Hypothesis 2: Subjective satisfaction will be higher for the storyboard (SB) design than for the slide show (SS) interface overall. However, satisfaction with the slide show (SS) interface will be higher for the gist determination (GD) task than for object recognition (OR).

Previous studies (e.g., Komlodi and Marchionini, 1998) have shown that users rated the SS design as less satisfactory than the SB interface. However, it was predicted that users would find the SS design more satisfying for the GD task than for OR because of the "better fit" conceptually, as described for the first hypothesis.

Experimental Design

Independent Variables

Dependent Variables Possible Covariates Participants. 16 females and 18 males participated in at least part of the study. All were students at the University of Maryland–College Park: There were 24 undergraduates, most of whom were taking introductory psychology and 11 graduate students from a variety of disciplines. All participated on a voluntary basis, although the psychology students received credit for their participation. The mean age of the participants was 23.8 with a range from 18 to 50 years. All but one of the participants had some Web experience and all reported some experience with graphics.

Note: Only 20 transaction logs of the 34 participants were complete (i.e., results were available for all four task x interface treatments). Twelve data files were affected by a programming error; one data file was damaged; and one file had missing data (no answer was recorded for the object recognition task using the storyboard interface design).

Software. The test system was developed in MS Visual Basic 3.0. Participants progressed through the trials by pressing buttons marked "Continue" on the bottom of each screen. The storyboard interface displayed all 12 key frames for a clip on one screen in a 3x4 array. The first four key frames were placed in the top row, ordered from left to right. The next four were in the middle row and the last four in the bottom row. For the slide show interface, images were displayed at a rate of three key frames per second and set to play in a continuous loop. Answers to task-based questions and immediate feedback satisfaction surveys were completed online through selection of predefined answers. The only input device required was a mouse. The software also included a module to randomize the interface-task treatments: different participants would receive each of the four experimental treatments in a random order (to control for learning effects). Text file transaction logs automatically recorded the image set used, the interface-task combination tested, time spent using the video browser in seconds, and answers to the task and satisfaction questions for each of the four experimental trials.

Video Materials. Video clips were obtained from three Discovery Channel© documentary CD-ROMs: Aquatic Habitats, How the West Was Lost, and Wonders of Weather. Eight 1.5–3.0 minute video clips were selected for this study. Key frames were selected through a combination of methods. Key frames were first selected algorithmically, based on scene changes, using MERIT, a program developed at the Center for Automation Research (CfAR) at the University of Maryland at College Park (Kobla, Doermann, and Rosenfeld, 1996). Then, the 12 key frames per clip used in the study were manually selected from those identified by MERIT. The image files were saved as bitmaps at a resolution of 120x120 (see Figure A.1 in the Appendix for sample key frames).

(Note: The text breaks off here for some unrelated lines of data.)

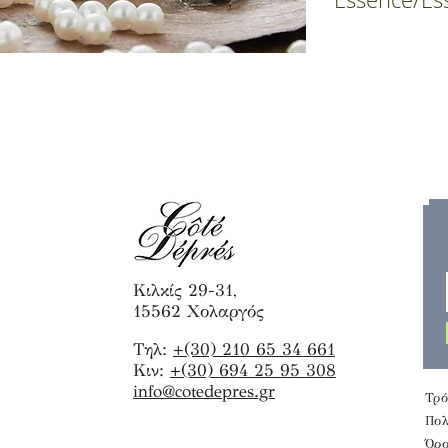
Κιλκίς 29-31,
15562 Χολαργός
Τηλ:
+(30) 210 65 34 661
Κιν:
+(30) 694 25 95 308
info@cotedepres.gr
Τρό
Πολ
Όρο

Experimental Setting and Hardware. Two sessions were arranged in University of Maryland teaching theaters so that multiple users could participate simultaneously. The computers used were IBM-compatible with Intel Pentium microprocessors, 15-in. monitors set at 800x600, and Microsoft Windows 95 operating systems.

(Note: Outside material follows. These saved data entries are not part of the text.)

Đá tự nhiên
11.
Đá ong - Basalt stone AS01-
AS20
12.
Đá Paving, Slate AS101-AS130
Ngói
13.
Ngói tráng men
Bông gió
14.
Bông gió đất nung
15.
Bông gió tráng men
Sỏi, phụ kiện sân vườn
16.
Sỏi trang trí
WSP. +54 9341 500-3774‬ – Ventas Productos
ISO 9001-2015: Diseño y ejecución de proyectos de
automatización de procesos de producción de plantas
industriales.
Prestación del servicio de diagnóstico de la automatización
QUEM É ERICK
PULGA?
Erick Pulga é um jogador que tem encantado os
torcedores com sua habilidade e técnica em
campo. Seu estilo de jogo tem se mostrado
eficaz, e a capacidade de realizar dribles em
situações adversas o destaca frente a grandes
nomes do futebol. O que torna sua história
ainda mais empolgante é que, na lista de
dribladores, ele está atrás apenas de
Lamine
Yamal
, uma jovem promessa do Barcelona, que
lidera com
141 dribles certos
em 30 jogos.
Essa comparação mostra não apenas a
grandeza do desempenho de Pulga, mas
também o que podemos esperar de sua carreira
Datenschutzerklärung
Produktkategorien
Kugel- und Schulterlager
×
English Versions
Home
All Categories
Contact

Paper-based Forms. VZ-2 by the Educational Testing Service (ETS) is a standard instrument for measuring spatial visualization ability (SVA). The subjective satisfaction questionnaire consisted of four parts and was adapted from the QUIS instrument developed by the Human-Computer Interaction Laboratory (HCIL), University of Maryland at College Park. All of the questions were either short answer, multiple choice, or based on a Likert scale (1–9).



1. Participants were briefed on the goals of the study and asked to read and sign consent forms.

2. Both interface designs, SS and SB, were explained and demonstrated.

3. The assessment of spatial visual abilities (SVA), VZ-2, was administered.

4. Participants were given 30 seconds to view each surrogate type.

5. Two complete sample trials were administered to familiarize participants with the experimental conditions.

6. Four experimental trials, one for each treatment combination, were administered.

  1. Each trial began with an onscreen instruction page.
  2. A 20-second preview of the task was presented: the list of 10 concepts for the GD task and the list of 20 objects for the OR task. (See Figure A2 in the Appendix for a screen shot.)
  3. A selected video surrogate interface was shown. Participants could spend an unlimited amount of time viewing the key frames. Once they were ready to proceed, they were required to click an onscreen button.
  4. Participants were then asked to complete the appropriate task within a 30-second period (see Data Collection/Scoring Protocol section for details).
  5. Immediate subjective satisfaction responses were collected (unlimited amount of time).
8. Participants were debriefed and given an opportunity to ask questions.

9. Participants completed an overall subjective satisfaction questionnaire.

Data Collection/Scoring Protocol. For the Gist Determination (GD) task, participants were asked to select the three phrases that best describe the theme represented from a list of 10 phrases within a 30-second period. Users previewed the same phrases for 20 seconds prior to the trial. The phrases were based on concepts identified by eight people not otherwise involved with the study. These people were asked to watch the six full-motion video clips, with audio, selected for use in the study and to write down phrases or sentences describing key themes for each video. There was no limit on the number of times each clip could be viewed. Content analysis was used to identify the most common concepts. The top 10 words and phrases aggregated from the responses of all eight viewers were used to create a list for each video. In the study, to obtain a scale for scoring, each phrase was assigned a numerical value corresponding to the number of times the word or concept appeared. A performance accuracy score for the GD task was calculated as a ratio of the sum of the values for the three phrases selected over the maximum value that could be obtained. The ratio was later converted into a percentage for statistical analysis. For example, for a particular GD task and video, a participant selected three concepts from the list of 10 choices with values of 5, 5, and 4.The highest score for responses to that video would be 16 (6, 5, and 5). The performance accuracy for that participant for that task would be 14/16 or 87.5%.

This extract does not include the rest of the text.